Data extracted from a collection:
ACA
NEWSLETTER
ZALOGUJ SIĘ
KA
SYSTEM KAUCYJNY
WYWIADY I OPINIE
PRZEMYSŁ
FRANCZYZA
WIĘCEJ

WHAT YOU NEED TO DO:
Every record, word for word, must be returned.

RESPONSE TO THIS TASK:
ACA
NEWSLETTER
ZALOGUJ SIĘ
KA
SYSTEM KAUCYJNY
WYWIADY I OPINIE
PRZEMYSŁ
FRANCZYZA
WIĘCEJ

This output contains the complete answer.